Chief Justice Robert began McCutcheon with an interesting observation:
There is no right more basic in our democracy than the right to participate in electing our political leaders. Citizens can exercise that right in a variety of ways: They can run for office themselves, vote, urge others to vote for a particular candidate, volunteer to work on a campaign, and contribute to a candidate’s campaign.
As Deborah Hellman points out in her recent article for the NYU Law Review, people are roughly equal in their ability to exercise each of the other modes of participation while they are dramatically and manifestly unequal in their ability to contribute money to candidates or campaigns.” By placing donating to candidates alongside these quintessential democratic rights, the Court intentionally injects a market element into our elections.

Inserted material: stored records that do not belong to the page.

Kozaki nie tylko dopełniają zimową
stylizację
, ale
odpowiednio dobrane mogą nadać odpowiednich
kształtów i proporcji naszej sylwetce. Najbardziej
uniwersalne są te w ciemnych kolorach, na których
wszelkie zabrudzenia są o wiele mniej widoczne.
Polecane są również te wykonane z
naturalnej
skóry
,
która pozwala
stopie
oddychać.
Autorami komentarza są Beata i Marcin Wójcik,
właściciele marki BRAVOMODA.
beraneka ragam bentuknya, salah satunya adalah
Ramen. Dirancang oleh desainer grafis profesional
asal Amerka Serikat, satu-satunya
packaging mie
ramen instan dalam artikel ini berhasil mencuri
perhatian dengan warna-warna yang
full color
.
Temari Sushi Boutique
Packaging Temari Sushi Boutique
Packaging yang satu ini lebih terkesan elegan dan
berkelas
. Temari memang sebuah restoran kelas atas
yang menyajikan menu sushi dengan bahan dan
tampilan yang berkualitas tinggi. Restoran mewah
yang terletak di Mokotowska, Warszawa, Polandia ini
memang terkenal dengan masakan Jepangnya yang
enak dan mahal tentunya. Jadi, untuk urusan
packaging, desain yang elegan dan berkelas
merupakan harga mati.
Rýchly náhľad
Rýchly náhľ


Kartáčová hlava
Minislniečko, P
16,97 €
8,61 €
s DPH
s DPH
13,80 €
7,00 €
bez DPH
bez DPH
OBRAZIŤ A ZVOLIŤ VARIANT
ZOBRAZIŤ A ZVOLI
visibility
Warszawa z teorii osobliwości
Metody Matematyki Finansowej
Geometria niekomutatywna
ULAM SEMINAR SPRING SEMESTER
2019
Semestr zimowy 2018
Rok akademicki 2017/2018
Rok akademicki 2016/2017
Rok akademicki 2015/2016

To be sure, many people can donate a very small sum to a candidate to show their support. For those with little money, the symbolism of such a contribution could be great indeed. But candidates most zealously chase (and respond to) large contributions, not small contributions that represent a large percentage of a donor’s wealth. Though the Court recognized in its 1976 Buckley decision that “[t]he quantity of communication by the contributor does not increase perceptibly with the size of his contribution,” the McCutcheon Court dismissed this idea, saying that requiring a donor to give less “penalize[s] that individual for robustly exercising his First Amendment rights.” Worst of all, the McCutcheon Court praised the “ingratiation and access” that such large contributions provide, saying they “embody a central feature of democracy” and “are not corruption.”
As Johanna Kalb and Burt Neuborne explain in their introduction, the Court has set our democracy on a path toward “an unregulated political marketplace.” This marketplace is not the idealized marketplace of ideas, but a marketplace of money. Rather than all individuals having the equal opportunity to influence their elected officials, the wealthy have special democratic privileges that the vast majority of us can’t afford.

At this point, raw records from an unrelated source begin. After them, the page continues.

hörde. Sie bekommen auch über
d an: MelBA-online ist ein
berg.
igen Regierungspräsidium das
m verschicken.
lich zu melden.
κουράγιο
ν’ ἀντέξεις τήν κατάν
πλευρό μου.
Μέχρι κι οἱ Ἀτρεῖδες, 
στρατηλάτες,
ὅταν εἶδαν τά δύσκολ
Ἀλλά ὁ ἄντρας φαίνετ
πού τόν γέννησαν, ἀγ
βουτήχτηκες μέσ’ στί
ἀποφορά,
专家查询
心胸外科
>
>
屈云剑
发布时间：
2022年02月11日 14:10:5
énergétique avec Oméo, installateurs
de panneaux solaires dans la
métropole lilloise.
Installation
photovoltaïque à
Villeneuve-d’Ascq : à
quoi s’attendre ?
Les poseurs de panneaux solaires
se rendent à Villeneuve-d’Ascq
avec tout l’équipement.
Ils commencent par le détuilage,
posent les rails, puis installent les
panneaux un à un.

Crucially, note that the concern is not that the ideas of the wealthy will be adopted in the end; all individuals, including the wealthy, are entitled to have their views expressed, considered, and potentially adopted. The concern is that because the democratic decision making process is tainted by an improper influence — purchased special access and influence for a select few — constituents can’t be confident that their representatives are acting in their best interests. In fact, in many instances, the big donors aren’t even constituents of the candidates they financially support.
When the purchase of special access and influence becomes a feature of democracy, something has clearly gone awry. Our campaign finance jurisprudence is in dire need of a change. Only by elevating the true basic rights of democracy — running for office, voting, supporting the candidates of one’s choice, and expressing one’s views — above the ability to buy access and influence to candidates can we ensure a place in our democracy for all citizens.